How many lines below contain the string "kullanıcılarını"? Reply with the figure and no further words.

━━━━━━━━━━━━━━━━━━━━

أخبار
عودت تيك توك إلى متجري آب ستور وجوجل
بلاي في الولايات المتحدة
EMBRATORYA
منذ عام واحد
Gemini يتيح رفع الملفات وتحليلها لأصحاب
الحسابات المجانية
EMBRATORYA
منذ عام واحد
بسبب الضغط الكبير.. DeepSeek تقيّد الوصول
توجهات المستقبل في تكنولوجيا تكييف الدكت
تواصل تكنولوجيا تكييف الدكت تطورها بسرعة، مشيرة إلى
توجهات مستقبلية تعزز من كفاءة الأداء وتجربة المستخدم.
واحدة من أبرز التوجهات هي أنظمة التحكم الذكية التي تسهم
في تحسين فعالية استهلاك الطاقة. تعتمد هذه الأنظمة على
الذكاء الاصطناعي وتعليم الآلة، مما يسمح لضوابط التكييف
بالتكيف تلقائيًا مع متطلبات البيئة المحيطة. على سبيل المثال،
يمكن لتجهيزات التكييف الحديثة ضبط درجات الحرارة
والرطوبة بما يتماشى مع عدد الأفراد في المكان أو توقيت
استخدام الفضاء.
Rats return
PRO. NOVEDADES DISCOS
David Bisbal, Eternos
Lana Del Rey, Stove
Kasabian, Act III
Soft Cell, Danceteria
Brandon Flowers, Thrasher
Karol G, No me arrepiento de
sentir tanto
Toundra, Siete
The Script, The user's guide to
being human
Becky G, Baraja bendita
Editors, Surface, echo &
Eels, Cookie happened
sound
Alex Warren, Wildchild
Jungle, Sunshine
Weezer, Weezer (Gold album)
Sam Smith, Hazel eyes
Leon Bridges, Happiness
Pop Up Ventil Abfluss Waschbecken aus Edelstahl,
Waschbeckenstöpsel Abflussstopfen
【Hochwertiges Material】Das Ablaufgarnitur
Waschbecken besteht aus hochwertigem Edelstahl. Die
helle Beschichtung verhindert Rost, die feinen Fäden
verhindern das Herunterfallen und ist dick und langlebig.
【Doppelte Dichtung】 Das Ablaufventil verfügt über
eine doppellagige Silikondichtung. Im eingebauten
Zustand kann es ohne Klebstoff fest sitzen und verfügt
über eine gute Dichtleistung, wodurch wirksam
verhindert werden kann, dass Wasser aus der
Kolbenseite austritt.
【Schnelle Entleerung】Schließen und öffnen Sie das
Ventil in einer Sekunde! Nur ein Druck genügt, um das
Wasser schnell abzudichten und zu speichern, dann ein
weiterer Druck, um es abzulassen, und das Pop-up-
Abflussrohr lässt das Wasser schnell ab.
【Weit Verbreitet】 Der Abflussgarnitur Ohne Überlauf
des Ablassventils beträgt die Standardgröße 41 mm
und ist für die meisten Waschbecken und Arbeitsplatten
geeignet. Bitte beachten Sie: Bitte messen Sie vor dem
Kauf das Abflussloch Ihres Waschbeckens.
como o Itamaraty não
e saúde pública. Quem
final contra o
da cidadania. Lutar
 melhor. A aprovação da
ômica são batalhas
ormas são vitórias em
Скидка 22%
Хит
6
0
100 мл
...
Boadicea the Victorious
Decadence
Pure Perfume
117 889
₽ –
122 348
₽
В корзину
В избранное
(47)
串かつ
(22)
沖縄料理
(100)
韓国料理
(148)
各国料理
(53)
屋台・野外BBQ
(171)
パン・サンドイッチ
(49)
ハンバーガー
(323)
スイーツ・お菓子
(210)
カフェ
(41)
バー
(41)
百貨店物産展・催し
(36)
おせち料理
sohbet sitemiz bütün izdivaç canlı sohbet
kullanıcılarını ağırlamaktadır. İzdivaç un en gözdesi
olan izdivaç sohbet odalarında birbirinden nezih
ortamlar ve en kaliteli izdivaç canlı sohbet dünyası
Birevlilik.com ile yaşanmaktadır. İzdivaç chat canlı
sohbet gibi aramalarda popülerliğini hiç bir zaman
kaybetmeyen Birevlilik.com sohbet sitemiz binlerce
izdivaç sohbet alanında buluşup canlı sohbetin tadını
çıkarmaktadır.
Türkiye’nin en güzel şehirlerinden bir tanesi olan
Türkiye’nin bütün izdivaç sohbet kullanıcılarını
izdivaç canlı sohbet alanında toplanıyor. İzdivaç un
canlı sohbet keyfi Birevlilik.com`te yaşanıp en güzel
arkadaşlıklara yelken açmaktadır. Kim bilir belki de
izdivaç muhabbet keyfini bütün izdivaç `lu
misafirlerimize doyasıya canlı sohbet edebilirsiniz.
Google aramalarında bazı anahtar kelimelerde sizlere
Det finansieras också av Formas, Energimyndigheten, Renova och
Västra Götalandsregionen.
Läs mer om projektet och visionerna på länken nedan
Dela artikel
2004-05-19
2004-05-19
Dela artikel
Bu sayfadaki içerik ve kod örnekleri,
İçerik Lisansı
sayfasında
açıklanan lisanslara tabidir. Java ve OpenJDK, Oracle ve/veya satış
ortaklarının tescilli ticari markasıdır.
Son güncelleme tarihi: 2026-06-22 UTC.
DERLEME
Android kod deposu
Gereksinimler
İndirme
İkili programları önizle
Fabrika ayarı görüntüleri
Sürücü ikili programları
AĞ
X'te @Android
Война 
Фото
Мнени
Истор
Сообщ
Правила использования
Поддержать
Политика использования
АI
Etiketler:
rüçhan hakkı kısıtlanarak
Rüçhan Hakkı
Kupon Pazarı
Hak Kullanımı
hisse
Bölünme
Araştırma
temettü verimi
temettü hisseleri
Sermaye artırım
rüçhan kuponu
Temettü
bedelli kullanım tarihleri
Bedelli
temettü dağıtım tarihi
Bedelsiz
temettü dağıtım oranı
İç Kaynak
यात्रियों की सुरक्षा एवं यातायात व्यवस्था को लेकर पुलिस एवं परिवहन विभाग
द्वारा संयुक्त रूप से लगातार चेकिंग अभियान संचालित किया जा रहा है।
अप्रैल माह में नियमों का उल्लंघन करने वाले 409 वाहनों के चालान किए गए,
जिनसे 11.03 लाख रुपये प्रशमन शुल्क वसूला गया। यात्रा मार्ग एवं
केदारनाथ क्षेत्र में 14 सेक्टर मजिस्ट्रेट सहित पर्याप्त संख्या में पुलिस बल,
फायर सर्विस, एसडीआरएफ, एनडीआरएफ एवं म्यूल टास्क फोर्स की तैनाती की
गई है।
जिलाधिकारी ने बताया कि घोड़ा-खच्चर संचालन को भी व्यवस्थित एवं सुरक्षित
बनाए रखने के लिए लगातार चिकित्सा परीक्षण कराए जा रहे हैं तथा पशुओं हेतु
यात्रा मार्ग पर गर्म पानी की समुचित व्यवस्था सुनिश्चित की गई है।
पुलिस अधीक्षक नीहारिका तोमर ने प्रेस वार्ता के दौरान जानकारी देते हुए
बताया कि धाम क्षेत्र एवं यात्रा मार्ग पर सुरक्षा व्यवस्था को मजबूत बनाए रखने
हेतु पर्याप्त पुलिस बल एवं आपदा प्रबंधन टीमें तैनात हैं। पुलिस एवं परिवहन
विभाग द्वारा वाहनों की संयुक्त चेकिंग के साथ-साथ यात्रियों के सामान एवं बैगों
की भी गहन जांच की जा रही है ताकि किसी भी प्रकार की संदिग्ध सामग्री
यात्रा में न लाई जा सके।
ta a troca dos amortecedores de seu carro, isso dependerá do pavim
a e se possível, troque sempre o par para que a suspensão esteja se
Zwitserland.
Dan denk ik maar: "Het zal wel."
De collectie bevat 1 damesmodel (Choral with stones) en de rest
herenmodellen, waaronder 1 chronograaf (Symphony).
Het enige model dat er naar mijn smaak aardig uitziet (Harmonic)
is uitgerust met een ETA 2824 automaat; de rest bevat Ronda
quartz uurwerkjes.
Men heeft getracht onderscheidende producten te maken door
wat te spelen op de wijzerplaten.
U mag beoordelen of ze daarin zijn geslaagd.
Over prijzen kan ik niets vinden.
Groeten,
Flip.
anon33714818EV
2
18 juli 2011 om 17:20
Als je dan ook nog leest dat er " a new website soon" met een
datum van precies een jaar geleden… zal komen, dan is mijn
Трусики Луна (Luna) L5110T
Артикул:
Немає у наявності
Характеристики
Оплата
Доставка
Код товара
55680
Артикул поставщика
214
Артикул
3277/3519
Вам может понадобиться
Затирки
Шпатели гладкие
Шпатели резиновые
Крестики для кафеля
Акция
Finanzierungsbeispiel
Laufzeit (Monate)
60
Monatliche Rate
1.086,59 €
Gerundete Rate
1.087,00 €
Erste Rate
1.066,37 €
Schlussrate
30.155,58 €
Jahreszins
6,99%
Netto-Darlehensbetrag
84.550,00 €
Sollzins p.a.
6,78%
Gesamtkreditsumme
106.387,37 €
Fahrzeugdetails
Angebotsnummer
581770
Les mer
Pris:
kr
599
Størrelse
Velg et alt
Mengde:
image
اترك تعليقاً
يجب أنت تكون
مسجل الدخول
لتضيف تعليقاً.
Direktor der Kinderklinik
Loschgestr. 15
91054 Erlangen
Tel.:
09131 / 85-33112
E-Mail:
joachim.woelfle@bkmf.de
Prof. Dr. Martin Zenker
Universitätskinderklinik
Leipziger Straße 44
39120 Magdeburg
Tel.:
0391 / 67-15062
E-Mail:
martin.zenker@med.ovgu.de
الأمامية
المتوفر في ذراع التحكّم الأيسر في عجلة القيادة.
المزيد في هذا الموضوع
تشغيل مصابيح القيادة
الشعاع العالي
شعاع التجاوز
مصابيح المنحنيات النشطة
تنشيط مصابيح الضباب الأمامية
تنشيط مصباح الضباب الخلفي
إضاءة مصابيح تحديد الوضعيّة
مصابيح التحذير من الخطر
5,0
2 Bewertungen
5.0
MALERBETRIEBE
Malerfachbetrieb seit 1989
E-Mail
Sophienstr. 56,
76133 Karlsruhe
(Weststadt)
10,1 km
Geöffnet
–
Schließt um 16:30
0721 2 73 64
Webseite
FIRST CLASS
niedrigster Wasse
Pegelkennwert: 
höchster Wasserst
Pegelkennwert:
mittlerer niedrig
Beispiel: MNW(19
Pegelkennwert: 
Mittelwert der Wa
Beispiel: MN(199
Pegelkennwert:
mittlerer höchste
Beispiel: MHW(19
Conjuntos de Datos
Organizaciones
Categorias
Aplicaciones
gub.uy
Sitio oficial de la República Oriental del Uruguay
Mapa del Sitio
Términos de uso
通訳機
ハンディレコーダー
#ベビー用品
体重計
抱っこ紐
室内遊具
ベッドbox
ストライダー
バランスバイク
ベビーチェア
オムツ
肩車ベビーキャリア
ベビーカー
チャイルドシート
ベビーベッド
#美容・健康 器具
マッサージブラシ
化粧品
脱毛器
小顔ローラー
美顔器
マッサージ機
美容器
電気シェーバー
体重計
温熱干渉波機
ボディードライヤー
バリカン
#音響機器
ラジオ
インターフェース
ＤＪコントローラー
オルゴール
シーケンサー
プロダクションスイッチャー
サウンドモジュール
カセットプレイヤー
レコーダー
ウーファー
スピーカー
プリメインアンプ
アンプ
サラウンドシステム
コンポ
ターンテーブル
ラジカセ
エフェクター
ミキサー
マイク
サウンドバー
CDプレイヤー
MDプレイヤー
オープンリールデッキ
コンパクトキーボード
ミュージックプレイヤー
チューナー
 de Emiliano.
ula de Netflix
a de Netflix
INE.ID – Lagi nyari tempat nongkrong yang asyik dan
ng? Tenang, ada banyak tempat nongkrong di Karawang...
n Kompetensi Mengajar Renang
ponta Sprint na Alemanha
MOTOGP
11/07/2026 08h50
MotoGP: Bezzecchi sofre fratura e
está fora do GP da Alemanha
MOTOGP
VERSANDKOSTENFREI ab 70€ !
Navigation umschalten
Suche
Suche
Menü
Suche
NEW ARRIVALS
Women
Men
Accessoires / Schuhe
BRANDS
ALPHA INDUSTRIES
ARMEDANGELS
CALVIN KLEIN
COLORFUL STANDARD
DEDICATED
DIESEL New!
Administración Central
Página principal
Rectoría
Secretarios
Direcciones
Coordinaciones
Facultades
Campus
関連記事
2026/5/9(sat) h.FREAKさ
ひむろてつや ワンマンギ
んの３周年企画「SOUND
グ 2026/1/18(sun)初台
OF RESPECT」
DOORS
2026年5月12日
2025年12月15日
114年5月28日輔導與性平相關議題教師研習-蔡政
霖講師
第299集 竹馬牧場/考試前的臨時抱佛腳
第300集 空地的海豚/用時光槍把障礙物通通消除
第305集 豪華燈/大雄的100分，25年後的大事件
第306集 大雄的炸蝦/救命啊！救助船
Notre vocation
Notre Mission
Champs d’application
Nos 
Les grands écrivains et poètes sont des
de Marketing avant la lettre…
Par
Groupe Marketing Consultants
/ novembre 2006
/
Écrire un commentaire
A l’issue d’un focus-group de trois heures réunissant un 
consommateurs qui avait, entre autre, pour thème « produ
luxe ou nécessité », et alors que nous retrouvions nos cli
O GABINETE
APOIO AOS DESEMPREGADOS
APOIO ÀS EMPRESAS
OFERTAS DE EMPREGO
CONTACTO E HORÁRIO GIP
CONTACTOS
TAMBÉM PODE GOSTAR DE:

━━━━━━━━━━━━━━━━━━━━

## [Result]
2